__EXERCISE REQUIREMENTS__.
Retype, word for word, each line between the lines holding "In August 2015" and "CHOICES is CT's", inclusive, and leave the rest of the data alone.
##############################
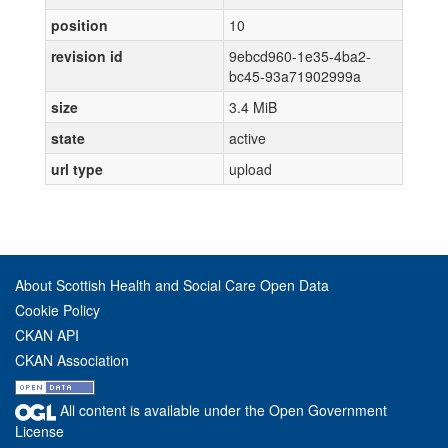
position
10
revision id
9ebcd960-1e35-4ba2-
bc45-93a71902999a
size
3.4 MiB
state
active
url type
upload
About Scottish Health and Social Care Open Data
Cookie Policy
CKAN API
CKAN Association
All content is available under the Open Government
License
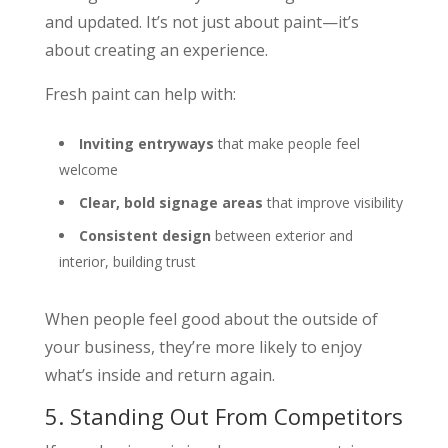
and updated. It’s not just about paint—it’s
about creating an experience.
Fresh paint can help with:
Inviting entryways
that make people feel
welcome
Clear, bold signage areas
that improve visibility
Consistent design
between exterior and
interior, building trust
When people feel good about the outside of
your business, they’re more likely to enjoy
what’s inside and return again.
5. Standing Out From Competitors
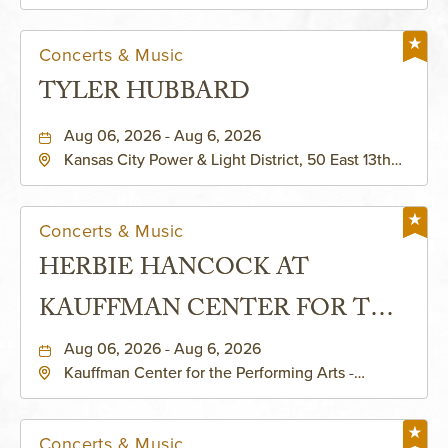
Helzberg Hall, 1601 Broadway Boulevard Kansas
City, MO 64108 United States of America,,
Jackson-County, Missouri, 64108
Concerts & Music
TYLER HUBBARD
Aug 06, 2026 - Aug 6, 2026
Kansas City Power & Light District, 50 East 13th
Street, Kansas-City, Missouri, 64106
Concerts & Music
HERBIE HANCOCK AT
KAUFFMAN CENTER FOR THE
PERFORMING ARTS - MURIEL
Aug 06, 2026 - Aug 6, 2026
Kauffman Center for the Performing Arts -
KAUFFMAN THEATRE
Helzberg Hall, 1601 Broadway Boulevard Kansas
City, MO 64108 United States of America,,
Jackson-County, Missouri, 64108
Concerts & Music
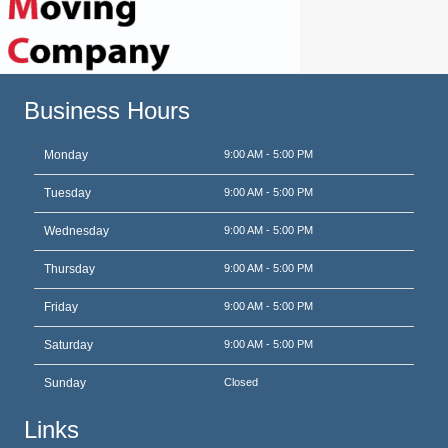
Business Hours
Monday
9:00 AM - 5:00 PM
Tuesday
9:00 AM - 5:00 PM
Wednesday
9:00 AM - 5:00 PM
Thursday
9:00 AM - 5:00 PM
Friday
9:00 AM - 5:00 PM
Saturday
9:00 AM - 5:00 PM
Sunday
Closed
Links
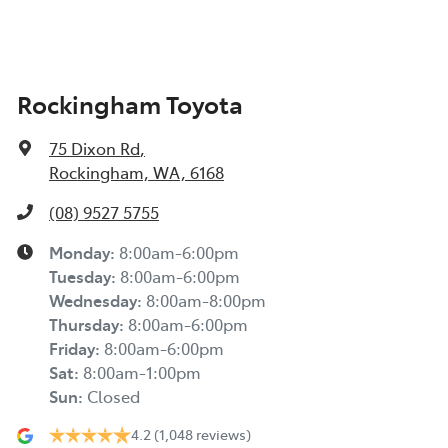
Rockingham Toyota
75 Dixon Rd
,
Rockingham, WA, 6168
(08) 9527 5755
Monday
:
8:00am-6:00pm
Tuesday
:
8:00am-6:00pm
Wednesday
:
8:00am-8:00pm
Thursday
:
8:00am-6:00pm
Friday
:
8:00am-6:00pm
Sat
:
8:00am-1:00pm
Sun
:
Closed
4.2
(1,048 reviews)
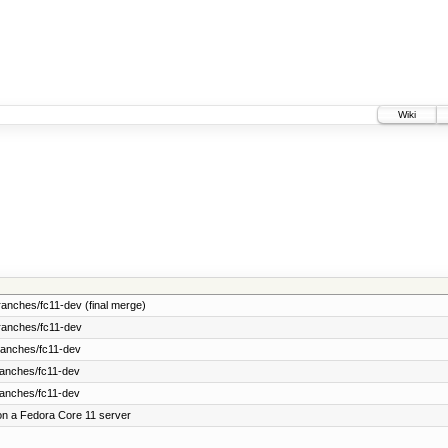
Wiki
anches/fc11-dev (final merge)
ranches/fc11-dev
ranches/fc11-dev
ranches/fc11-dev
ranches/fc11-dev
on a Fedora Core 11 server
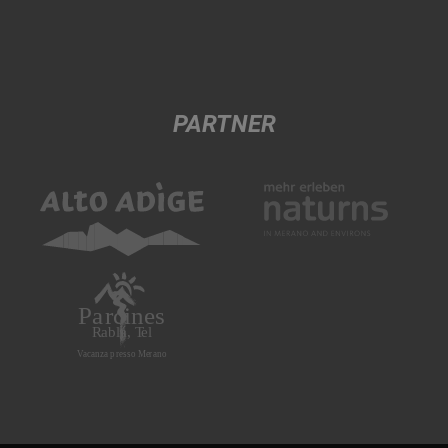
PARTNER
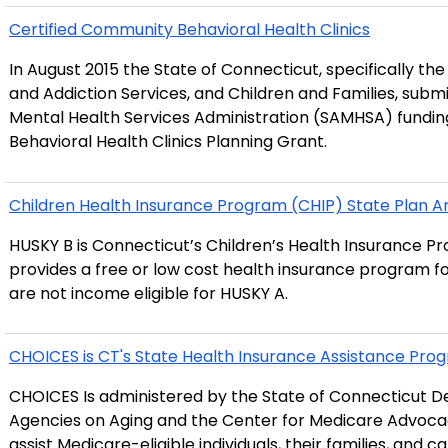
Certified Community Behavioral Health Clinics
In August 2015 the State of Connecticut, specifically th
and Addiction Services, and Children and Families, sub
Mental Health Services Administration (SAMHSA) fundin
Behavioral Health Clinics Planning Grant.
Children Health Insurance Program (CHIP) State Plan
HUSKY B is Connecticut’s Children’s Health Insurance Pr
provides a free or low cost health insurance program fo
are not income eligible for HUSKY A.
CHOICES is CT's State Health Insurance Assistance Prog
CHOICES Is administered by the State of Connecticut D
Agencies on Aging and the Center for Medicare Advocacy
assist Medicare-eligible individuals, their families, and 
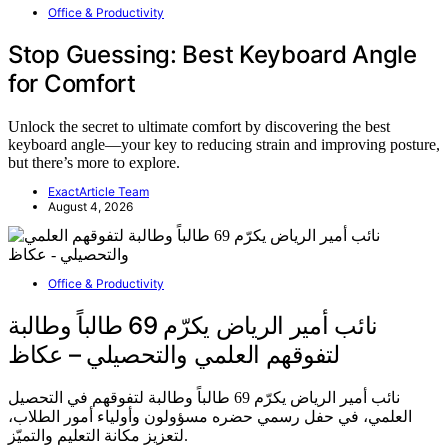
Office & Productivity
Stop Guessing: Best Keyboard Angle
for Comfort
Unlock the secret to ultimate comfort by discovering the best
keyboard angle—your key to reducing strain and improving posture,
but there’s more to explore.
ExactArticle Team
August 4, 2026
Office & Productivity
نائب أمير الرياض يكرّم 69 طالباً وطالبة
لتفوقهم العلمي والتحصيلي – عكاظ
نائب أمير الرياض يكرّم 69 طالباً وطالبة لتفوقهم في التحصيل
العلمي، في حفل رسمي حضره مسؤولون وأولياء أمور الطلاب،
لتعزيز مكانة التعليم والتميّز.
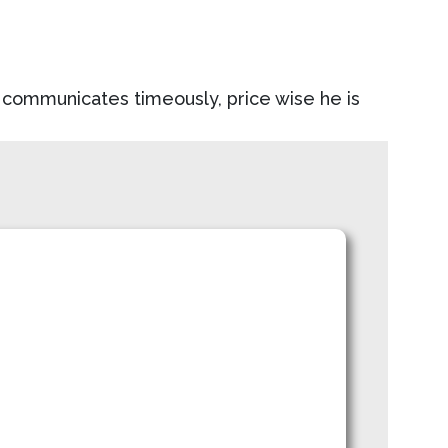
nd communicates timeously, price wise he is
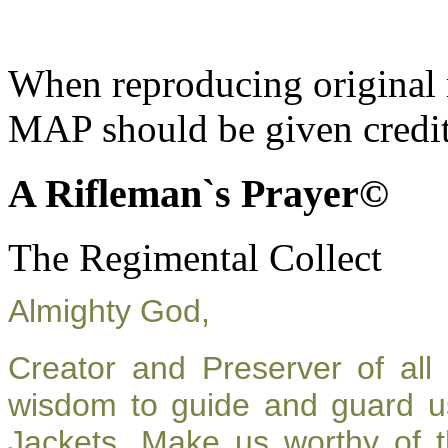
When reproducing original m
MAP should be given credit
A Rifleman`s Prayer©
The Regimental Collect
Almighty God,
Creator and Preserver of al
wisdom to guide and guard u
Jackets. Make us worthy of t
##############################
__SOLUTION TO THIS EXERCISE__.
In August 2015 the State of Connecticut, specifically th
and Addiction Services, and Children and Families, sub
Mental Health Services Administration (SAMHSA) fundin
Behavioral Health Clinics Planning Grant.
Children Health Insurance Program (CHIP) State Plan
HUSKY B is Connecticut’s Children’s Health Insurance Pr
provides a free or low cost health insurance program fo
are not income eligible for HUSKY A.
CHOICES is CT's State Health Insurance Assistance Prog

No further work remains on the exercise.